● **WHAT THE TASK REQUIRES**
Output the data as it stands. Each line must match exactly.

=== Section Start ===

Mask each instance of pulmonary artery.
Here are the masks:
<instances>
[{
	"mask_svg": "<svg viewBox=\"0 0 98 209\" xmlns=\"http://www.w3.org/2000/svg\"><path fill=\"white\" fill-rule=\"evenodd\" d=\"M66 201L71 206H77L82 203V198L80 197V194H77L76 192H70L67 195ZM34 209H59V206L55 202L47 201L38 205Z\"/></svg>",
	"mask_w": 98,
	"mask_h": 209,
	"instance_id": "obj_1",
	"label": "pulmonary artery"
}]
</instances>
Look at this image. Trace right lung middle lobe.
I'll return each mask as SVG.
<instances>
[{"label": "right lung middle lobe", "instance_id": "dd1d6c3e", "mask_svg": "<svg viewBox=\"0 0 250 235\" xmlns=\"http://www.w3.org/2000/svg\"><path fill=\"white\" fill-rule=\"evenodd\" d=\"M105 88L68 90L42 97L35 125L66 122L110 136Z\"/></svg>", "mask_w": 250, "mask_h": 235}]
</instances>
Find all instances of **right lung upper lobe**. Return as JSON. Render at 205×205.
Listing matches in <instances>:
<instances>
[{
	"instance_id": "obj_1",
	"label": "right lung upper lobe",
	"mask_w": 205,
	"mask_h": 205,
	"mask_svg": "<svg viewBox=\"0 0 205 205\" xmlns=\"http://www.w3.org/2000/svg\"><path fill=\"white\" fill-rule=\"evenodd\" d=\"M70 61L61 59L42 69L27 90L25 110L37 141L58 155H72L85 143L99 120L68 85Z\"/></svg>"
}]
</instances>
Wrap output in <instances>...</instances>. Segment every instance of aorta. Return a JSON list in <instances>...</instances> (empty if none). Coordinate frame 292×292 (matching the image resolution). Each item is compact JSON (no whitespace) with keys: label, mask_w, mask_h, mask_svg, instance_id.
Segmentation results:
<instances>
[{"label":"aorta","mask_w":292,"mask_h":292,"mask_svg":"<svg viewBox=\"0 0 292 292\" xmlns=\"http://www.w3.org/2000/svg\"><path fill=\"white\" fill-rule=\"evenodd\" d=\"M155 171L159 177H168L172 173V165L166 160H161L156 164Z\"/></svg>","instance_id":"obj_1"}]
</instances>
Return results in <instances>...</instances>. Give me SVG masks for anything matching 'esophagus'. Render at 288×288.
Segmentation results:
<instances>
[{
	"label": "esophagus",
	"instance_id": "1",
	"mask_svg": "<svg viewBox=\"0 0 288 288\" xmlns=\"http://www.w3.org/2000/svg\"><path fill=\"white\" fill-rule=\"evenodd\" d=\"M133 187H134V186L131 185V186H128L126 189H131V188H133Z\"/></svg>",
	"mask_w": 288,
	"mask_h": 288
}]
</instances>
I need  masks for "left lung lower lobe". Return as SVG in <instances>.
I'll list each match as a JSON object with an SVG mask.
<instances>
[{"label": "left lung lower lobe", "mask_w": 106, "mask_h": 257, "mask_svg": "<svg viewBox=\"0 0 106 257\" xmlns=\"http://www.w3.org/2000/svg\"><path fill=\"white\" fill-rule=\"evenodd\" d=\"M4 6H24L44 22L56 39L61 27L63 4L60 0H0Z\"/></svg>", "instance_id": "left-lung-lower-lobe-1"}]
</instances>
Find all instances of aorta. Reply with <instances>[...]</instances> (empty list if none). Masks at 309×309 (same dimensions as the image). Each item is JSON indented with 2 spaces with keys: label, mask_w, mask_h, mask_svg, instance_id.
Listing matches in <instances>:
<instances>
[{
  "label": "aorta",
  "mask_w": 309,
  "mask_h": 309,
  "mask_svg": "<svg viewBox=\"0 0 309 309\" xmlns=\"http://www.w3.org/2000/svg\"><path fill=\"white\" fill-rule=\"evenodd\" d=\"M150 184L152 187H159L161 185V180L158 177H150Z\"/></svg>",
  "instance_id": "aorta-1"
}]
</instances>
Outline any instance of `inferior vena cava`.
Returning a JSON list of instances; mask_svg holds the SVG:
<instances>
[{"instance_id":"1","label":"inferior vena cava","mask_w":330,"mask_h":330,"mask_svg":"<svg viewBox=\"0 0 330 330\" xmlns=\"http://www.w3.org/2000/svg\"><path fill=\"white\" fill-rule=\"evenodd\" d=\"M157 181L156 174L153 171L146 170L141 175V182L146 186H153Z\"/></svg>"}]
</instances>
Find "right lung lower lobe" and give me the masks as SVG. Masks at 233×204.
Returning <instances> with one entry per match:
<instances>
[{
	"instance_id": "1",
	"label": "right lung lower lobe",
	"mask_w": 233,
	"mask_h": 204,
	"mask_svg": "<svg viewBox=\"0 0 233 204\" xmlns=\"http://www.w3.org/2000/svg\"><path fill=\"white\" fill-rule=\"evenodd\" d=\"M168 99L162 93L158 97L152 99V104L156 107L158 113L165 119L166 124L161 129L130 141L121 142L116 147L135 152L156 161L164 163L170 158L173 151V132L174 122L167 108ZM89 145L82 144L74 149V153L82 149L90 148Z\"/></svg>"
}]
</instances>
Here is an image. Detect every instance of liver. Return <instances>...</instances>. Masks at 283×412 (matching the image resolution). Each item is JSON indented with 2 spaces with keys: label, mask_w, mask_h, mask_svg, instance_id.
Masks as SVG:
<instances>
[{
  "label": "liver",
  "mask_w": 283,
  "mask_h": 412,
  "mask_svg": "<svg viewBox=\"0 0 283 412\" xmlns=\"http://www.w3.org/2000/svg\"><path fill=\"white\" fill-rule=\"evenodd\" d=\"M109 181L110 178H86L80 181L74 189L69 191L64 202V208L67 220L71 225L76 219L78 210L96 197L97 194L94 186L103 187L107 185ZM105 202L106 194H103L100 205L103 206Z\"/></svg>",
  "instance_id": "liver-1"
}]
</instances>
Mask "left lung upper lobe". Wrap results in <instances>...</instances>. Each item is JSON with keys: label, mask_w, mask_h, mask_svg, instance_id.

=== Section End ===

● **RESPONSE BOX**
Mask each instance of pulmonary artery.
Here are the masks:
<instances>
[{
	"mask_svg": "<svg viewBox=\"0 0 98 209\" xmlns=\"http://www.w3.org/2000/svg\"><path fill=\"white\" fill-rule=\"evenodd\" d=\"M66 201L71 206H77L82 203V198L80 197V194H77L76 192H70L67 195ZM34 209H59V206L55 202L47 201L38 205Z\"/></svg>",
	"mask_w": 98,
	"mask_h": 209,
	"instance_id": "obj_1",
	"label": "pulmonary artery"
}]
</instances>
Look at this image. Trace right lung middle lobe.
I'll return each mask as SVG.
<instances>
[{"label": "right lung middle lobe", "instance_id": "dd1d6c3e", "mask_svg": "<svg viewBox=\"0 0 250 235\" xmlns=\"http://www.w3.org/2000/svg\"><path fill=\"white\" fill-rule=\"evenodd\" d=\"M105 88L68 90L42 97L35 125L66 122L110 136Z\"/></svg>", "mask_w": 250, "mask_h": 235}]
</instances>
Find all instances of **right lung upper lobe**. Return as JSON. Render at 205×205.
Listing matches in <instances>:
<instances>
[{
	"instance_id": "obj_1",
	"label": "right lung upper lobe",
	"mask_w": 205,
	"mask_h": 205,
	"mask_svg": "<svg viewBox=\"0 0 205 205\" xmlns=\"http://www.w3.org/2000/svg\"><path fill=\"white\" fill-rule=\"evenodd\" d=\"M70 61L61 59L42 69L27 90L25 110L37 141L58 155H72L85 143L99 120L68 85Z\"/></svg>"
}]
</instances>
Wrap output in <instances>...</instances>. Segment every instance of aorta. Return a JSON list in <instances>...</instances> (empty if none). Coordinate frame 292×292 (matching the image resolution). Each item is compact JSON (no whitespace) with keys: label, mask_w, mask_h, mask_svg, instance_id.
Segmentation results:
<instances>
[{"label":"aorta","mask_w":292,"mask_h":292,"mask_svg":"<svg viewBox=\"0 0 292 292\" xmlns=\"http://www.w3.org/2000/svg\"><path fill=\"white\" fill-rule=\"evenodd\" d=\"M155 171L159 177H168L172 173V165L166 160H161L156 164Z\"/></svg>","instance_id":"obj_1"}]
</instances>
Return results in <instances>...</instances>. Give me SVG masks for anything matching 'esophagus'. Render at 288×288.
Segmentation results:
<instances>
[{
	"label": "esophagus",
	"instance_id": "1",
	"mask_svg": "<svg viewBox=\"0 0 288 288\" xmlns=\"http://www.w3.org/2000/svg\"><path fill=\"white\" fill-rule=\"evenodd\" d=\"M133 187H134V186L131 185V186H128L126 189H131V188H133Z\"/></svg>",
	"mask_w": 288,
	"mask_h": 288
}]
</instances>
I need  masks for "left lung lower lobe". Return as SVG in <instances>.
I'll list each match as a JSON object with an SVG mask.
<instances>
[{"label": "left lung lower lobe", "mask_w": 106, "mask_h": 257, "mask_svg": "<svg viewBox=\"0 0 106 257\" xmlns=\"http://www.w3.org/2000/svg\"><path fill=\"white\" fill-rule=\"evenodd\" d=\"M4 6H24L44 22L56 39L61 27L63 4L60 0H0Z\"/></svg>", "instance_id": "left-lung-lower-lobe-1"}]
</instances>
Find all instances of aorta. Reply with <instances>[...]</instances> (empty list if none). Masks at 309×309 (same dimensions as the image). Each item is JSON indented with 2 spaces with keys: label, mask_w, mask_h, mask_svg, instance_id.
Listing matches in <instances>:
<instances>
[{
  "label": "aorta",
  "mask_w": 309,
  "mask_h": 309,
  "mask_svg": "<svg viewBox=\"0 0 309 309\" xmlns=\"http://www.w3.org/2000/svg\"><path fill=\"white\" fill-rule=\"evenodd\" d=\"M150 184L152 187H159L161 185V180L158 177H150Z\"/></svg>",
  "instance_id": "aorta-1"
}]
</instances>
Outline any instance of `inferior vena cava`.
Returning a JSON list of instances; mask_svg holds the SVG:
<instances>
[{"instance_id":"1","label":"inferior vena cava","mask_w":330,"mask_h":330,"mask_svg":"<svg viewBox=\"0 0 330 330\" xmlns=\"http://www.w3.org/2000/svg\"><path fill=\"white\" fill-rule=\"evenodd\" d=\"M157 181L156 174L153 171L146 170L141 175V182L146 186H153Z\"/></svg>"}]
</instances>
Find "right lung lower lobe" and give me the masks as SVG. Masks at 233×204.
Returning <instances> with one entry per match:
<instances>
[{
	"instance_id": "1",
	"label": "right lung lower lobe",
	"mask_w": 233,
	"mask_h": 204,
	"mask_svg": "<svg viewBox=\"0 0 233 204\" xmlns=\"http://www.w3.org/2000/svg\"><path fill=\"white\" fill-rule=\"evenodd\" d=\"M168 99L162 93L158 97L152 99V104L156 107L158 113L165 119L166 124L161 129L130 141L121 142L116 147L135 152L156 161L164 163L170 158L173 151V132L174 122L167 108ZM89 145L82 144L74 149V153L82 149L90 148Z\"/></svg>"
}]
</instances>
Here is an image. Detect every instance of liver. Return <instances>...</instances>. Masks at 283×412 (matching the image resolution). Each item is JSON indented with 2 spaces with keys: label, mask_w, mask_h, mask_svg, instance_id.
Masks as SVG:
<instances>
[{
  "label": "liver",
  "mask_w": 283,
  "mask_h": 412,
  "mask_svg": "<svg viewBox=\"0 0 283 412\" xmlns=\"http://www.w3.org/2000/svg\"><path fill=\"white\" fill-rule=\"evenodd\" d=\"M109 181L110 178H86L80 181L74 189L69 191L64 202V208L67 220L71 225L76 219L78 210L96 197L97 194L94 186L103 187L107 185ZM105 202L106 194H103L100 205L103 206Z\"/></svg>",
  "instance_id": "liver-1"
}]
</instances>
Mask "left lung upper lobe". Wrap results in <instances>...</instances>. Each item is JSON with keys: label, mask_w, mask_h, mask_svg, instance_id.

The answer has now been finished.